=== Task details ===
Only one stretch of the data is wanted: the line containing "Замена инвертора", the line containing "Erika Castillo: impulsar", and every line between them, copied exactly.

=== Dataset entries ===
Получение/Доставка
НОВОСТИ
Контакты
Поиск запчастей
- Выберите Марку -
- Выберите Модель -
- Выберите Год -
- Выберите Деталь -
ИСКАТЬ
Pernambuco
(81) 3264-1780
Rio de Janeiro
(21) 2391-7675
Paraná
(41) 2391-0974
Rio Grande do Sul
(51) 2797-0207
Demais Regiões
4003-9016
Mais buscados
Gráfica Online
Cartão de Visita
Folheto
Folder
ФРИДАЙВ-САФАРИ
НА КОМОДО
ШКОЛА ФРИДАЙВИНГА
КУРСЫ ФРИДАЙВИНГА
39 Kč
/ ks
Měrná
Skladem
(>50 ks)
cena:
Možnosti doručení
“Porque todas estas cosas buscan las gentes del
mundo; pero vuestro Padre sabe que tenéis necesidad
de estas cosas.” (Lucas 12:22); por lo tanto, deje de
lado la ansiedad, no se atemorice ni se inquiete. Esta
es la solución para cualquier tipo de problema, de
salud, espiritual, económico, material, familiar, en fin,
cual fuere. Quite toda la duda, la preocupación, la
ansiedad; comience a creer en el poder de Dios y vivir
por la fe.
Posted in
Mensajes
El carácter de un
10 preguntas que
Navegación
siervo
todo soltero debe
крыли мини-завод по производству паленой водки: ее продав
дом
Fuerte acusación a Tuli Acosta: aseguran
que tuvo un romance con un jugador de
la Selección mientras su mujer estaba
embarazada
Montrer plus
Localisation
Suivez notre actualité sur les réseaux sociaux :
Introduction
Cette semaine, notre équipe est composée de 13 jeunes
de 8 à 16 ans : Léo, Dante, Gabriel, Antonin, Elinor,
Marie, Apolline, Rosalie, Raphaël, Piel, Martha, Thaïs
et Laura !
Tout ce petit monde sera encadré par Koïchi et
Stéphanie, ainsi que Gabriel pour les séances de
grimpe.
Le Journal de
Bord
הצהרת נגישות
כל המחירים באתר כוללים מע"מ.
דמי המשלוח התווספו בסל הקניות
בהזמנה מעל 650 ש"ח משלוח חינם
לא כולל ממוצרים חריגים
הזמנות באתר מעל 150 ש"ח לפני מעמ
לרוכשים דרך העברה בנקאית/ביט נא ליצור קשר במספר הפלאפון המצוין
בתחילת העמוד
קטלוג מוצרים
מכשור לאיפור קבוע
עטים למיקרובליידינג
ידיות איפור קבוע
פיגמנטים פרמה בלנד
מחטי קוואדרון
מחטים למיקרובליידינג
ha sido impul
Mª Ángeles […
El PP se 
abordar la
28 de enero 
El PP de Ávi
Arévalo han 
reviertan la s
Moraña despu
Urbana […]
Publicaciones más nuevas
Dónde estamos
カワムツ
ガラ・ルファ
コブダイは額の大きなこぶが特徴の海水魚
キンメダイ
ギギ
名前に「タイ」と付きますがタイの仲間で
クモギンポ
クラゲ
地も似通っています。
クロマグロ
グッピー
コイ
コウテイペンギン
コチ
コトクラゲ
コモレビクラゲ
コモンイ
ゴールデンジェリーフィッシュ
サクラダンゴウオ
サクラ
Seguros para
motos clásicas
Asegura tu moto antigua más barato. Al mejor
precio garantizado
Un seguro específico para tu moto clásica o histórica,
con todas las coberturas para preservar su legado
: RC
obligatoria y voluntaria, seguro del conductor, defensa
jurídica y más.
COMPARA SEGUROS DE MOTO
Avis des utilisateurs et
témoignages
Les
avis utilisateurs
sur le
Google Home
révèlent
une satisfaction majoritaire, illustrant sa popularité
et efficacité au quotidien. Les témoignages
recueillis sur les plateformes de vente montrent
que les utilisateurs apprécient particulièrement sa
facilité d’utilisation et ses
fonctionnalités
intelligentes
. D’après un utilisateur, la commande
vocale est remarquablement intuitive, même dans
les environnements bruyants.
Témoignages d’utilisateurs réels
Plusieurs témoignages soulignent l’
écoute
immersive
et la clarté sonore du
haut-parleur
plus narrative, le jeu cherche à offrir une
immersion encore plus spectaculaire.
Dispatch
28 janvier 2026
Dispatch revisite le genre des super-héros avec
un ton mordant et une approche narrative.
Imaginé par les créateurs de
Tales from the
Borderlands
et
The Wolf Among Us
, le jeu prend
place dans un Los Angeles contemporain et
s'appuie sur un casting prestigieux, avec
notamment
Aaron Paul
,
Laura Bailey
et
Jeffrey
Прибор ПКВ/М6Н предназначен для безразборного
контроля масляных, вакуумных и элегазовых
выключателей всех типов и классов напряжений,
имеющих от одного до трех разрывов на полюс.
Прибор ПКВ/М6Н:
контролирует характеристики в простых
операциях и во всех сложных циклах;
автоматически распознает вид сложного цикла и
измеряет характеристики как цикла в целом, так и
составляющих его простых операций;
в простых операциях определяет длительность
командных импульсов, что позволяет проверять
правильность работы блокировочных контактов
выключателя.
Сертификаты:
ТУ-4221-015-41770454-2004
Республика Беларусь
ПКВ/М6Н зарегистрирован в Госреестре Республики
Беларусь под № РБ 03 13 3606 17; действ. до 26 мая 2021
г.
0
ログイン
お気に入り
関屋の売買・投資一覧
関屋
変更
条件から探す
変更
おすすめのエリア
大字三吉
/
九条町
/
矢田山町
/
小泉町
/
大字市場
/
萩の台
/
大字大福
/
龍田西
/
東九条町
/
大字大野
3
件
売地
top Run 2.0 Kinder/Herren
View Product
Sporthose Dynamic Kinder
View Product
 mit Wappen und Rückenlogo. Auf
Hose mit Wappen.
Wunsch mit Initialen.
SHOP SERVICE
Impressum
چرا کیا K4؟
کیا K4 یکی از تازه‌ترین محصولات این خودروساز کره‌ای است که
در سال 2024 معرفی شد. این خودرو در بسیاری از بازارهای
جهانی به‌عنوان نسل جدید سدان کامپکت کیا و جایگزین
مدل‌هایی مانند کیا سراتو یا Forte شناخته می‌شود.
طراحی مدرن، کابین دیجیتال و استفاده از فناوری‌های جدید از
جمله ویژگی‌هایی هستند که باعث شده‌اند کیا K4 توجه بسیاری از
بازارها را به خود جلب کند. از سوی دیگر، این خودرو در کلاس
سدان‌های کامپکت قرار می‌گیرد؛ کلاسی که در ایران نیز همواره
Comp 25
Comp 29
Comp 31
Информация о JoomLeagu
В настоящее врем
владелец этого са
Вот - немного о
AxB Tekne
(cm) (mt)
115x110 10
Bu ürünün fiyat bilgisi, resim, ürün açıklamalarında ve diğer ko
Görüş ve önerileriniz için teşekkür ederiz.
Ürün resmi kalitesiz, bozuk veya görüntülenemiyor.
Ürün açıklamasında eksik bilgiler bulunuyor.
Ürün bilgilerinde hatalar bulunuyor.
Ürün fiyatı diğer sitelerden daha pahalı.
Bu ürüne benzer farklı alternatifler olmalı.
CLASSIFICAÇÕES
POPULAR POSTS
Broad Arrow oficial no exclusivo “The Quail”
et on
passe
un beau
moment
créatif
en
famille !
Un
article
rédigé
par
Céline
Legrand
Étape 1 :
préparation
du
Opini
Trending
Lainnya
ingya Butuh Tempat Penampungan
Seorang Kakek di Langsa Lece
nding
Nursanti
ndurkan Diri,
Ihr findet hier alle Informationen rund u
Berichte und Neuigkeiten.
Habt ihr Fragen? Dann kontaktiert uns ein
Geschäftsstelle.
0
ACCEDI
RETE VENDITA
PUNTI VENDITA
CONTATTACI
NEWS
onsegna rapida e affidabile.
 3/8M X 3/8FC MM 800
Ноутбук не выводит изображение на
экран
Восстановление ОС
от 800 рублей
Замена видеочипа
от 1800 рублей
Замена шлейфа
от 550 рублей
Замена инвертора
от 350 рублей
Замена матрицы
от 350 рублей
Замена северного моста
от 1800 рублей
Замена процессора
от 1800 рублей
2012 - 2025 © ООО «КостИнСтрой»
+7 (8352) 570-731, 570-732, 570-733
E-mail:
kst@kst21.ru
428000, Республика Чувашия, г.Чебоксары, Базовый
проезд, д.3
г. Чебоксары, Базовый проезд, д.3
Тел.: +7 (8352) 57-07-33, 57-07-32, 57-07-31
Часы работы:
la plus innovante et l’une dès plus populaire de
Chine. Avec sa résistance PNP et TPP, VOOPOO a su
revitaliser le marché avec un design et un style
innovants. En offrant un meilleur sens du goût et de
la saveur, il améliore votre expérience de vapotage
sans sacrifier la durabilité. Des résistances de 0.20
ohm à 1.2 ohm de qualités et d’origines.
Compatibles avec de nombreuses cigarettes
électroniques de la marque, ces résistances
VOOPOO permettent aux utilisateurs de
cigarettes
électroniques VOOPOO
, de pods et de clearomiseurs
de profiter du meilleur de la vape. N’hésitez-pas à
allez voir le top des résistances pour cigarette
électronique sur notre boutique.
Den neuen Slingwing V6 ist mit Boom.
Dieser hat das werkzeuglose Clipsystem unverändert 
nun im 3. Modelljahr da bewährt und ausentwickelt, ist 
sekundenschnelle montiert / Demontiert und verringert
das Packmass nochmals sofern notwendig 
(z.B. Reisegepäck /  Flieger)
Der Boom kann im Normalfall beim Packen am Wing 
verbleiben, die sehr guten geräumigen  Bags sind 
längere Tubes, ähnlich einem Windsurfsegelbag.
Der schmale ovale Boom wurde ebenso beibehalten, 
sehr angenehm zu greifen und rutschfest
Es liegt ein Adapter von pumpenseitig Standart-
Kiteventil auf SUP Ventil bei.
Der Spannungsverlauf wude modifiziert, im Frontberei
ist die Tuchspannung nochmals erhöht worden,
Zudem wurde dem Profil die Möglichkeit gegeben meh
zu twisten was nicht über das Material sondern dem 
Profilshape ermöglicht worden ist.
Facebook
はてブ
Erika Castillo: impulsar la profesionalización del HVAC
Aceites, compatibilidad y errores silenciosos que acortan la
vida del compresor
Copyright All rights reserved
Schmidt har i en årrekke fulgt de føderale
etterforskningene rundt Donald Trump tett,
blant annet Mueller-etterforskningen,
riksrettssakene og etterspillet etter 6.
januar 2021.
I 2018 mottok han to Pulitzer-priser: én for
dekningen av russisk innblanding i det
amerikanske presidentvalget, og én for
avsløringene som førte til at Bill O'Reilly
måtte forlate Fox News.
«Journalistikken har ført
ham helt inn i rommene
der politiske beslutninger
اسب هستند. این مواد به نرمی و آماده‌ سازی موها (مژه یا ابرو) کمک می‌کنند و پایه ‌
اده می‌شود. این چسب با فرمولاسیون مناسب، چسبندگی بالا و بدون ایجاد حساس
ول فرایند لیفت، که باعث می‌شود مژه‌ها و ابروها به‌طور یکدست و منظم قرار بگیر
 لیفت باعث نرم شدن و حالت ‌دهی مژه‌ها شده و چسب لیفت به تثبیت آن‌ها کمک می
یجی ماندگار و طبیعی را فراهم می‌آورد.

=== Exercise answer ===
Замена инвертора
от 350 рублей
Замена матрицы
от 350 рублей
Замена северного моста
от 1800 рублей
Замена процессора
от 1800 рублей
2012 - 2025 © ООО «КостИнСтрой»
+7 (8352) 570-731, 570-732, 570-733
E-mail:
kst@kst21.ru
428000, Республика Чувашия, г.Чебоксары, Базовый
проезд, д.3
г. Чебоксары, Базовый проезд, д.3
Тел.: +7 (8352) 57-07-33, 57-07-32, 57-07-31
Часы работы:
la plus innovante et l’une dès plus populaire de
Chine. Avec sa résistance PNP et TPP, VOOPOO a su
revitaliser le marché avec un design et un style
innovants. En offrant un meilleur sens du goût et de
la saveur, il améliore votre expérience de vapotage
sans sacrifier la durabilité. Des résistances de 0.20
ohm à 1.2 ohm de qualités et d’origines.
Compatibles avec de nombreuses cigarettes
électroniques de la marque, ces résistances
VOOPOO permettent aux utilisateurs de
cigarettes
électroniques VOOPOO
, de pods et de clearomiseurs
de profiter du meilleur de la vape. N’hésitez-pas à
allez voir le top des résistances pour cigarette
électronique sur notre boutique.
Den neuen Slingwing V6 ist mit Boom.
Dieser hat das werkzeuglose Clipsystem unverändert 
nun im 3. Modelljahr da bewährt und ausentwickelt, ist 
sekundenschnelle montiert / Demontiert und verringert
das Packmass nochmals sofern notwendig 
(z.B. Reisegepäck /  Flieger)
Der Boom kann im Normalfall beim Packen am Wing 
verbleiben, die sehr guten geräumigen  Bags sind 
längere Tubes, ähnlich einem Windsurfsegelbag.
Der schmale ovale Boom wurde ebenso beibehalten, 
sehr angenehm zu greifen und rutschfest
Es liegt ein Adapter von pumpenseitig Standart-
Kiteventil auf SUP Ventil bei.
Der Spannungsverlauf wude modifiziert, im Frontberei
ist die Tuchspannung nochmals erhöht worden,
Zudem wurde dem Profil die Möglichkeit gegeben meh
zu twisten was nicht über das Material sondern dem 
Profilshape ermöglicht worden ist.
Facebook
はてブ
Erika Castillo: impulsar la profesionalización del HVAC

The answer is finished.